9th Oct 2014 06:34
LONDON (Alliance News) - Recruiter Hays PLC Thursday said net fees grew across its regions and segments in the first quarter of its financial year, with its major markets of the UK, Australia and Germany growing simultaneously for the first time in nearly four years, although it continued to be hit by the strength of sterling.
In a statement, the company said net fees grew 4% in the three months to end-September, or 9% on a like-for-like basis, which strips out the impact of acquisitions and currency movements.

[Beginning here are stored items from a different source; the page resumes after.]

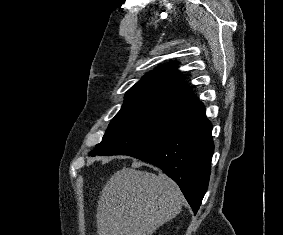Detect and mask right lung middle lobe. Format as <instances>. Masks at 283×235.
<instances>
[{
  "label": "right lung middle lobe",
  "instance_id": "right-lung-middle-lobe-1",
  "mask_svg": "<svg viewBox=\"0 0 283 235\" xmlns=\"http://www.w3.org/2000/svg\"><path fill=\"white\" fill-rule=\"evenodd\" d=\"M189 105L168 101L125 102L92 156L121 155L147 145L169 131Z\"/></svg>",
  "mask_w": 283,
  "mask_h": 235
}]
</instances>
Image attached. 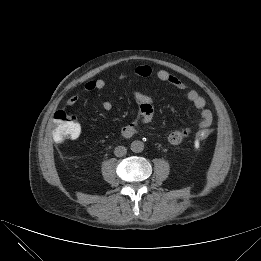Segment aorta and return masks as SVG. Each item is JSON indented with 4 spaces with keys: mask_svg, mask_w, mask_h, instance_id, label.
I'll list each match as a JSON object with an SVG mask.
<instances>
[{
    "mask_svg": "<svg viewBox=\"0 0 261 261\" xmlns=\"http://www.w3.org/2000/svg\"><path fill=\"white\" fill-rule=\"evenodd\" d=\"M130 149L134 153H140L144 150V143L140 140H135L131 143Z\"/></svg>",
    "mask_w": 261,
    "mask_h": 261,
    "instance_id": "762f6f07",
    "label": "aorta"
}]
</instances>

Its said growth from permanent placements was 12% and was 7% from temporary placements.
It was hit by sterling's strength against the euro and Australian dollar, which accounted for much of the difference between its actual and like-for-like figures.
It reported broad-based like-for-like growth of 13% in the UK & Ireland, driven by permanent placement growth of 20%. Its major specialisms of Accountancy & Finance, Construction & Property and IT all grew by over 15% on a like-for-like basis.
"Elsewhere many European, Americas and Asian markets continued to improve and 11 of our businesses delivered record quarterly net fees, including key businesses such as Canada, Switzerland and Germany," Chief Executive Alistair Cox said.
"While we are mindful of the risks our world faces today, most of our markets continue to improve and we are focused on capitalising on the opportunities this presents us. This means continuing to invest to make our business more productive, while simultaneously increasing consultant capacity where market demand dictates," he added.
Actual growth was down 1% in Asia Pacific in the quarter, but up 6% on a like-for-like basis, while actual growth was flat in continental Europe and the rest of the world, compared with 8% growth on a constant currency basis and stripping out acquisitions.
Australia returned to growth for the first time in two years, with net fees up 2% on a like-for-like basis.
Hays increased its own headcount by 4% during the quarter, meaning headcount was up 8% year-on-year.
It added that cash performance in the quarter was in line with expectations, with net debt at the end of September at about GBP60 million, compared with GBP63 million at the end of June and about GBP97 million at the end of September 2013.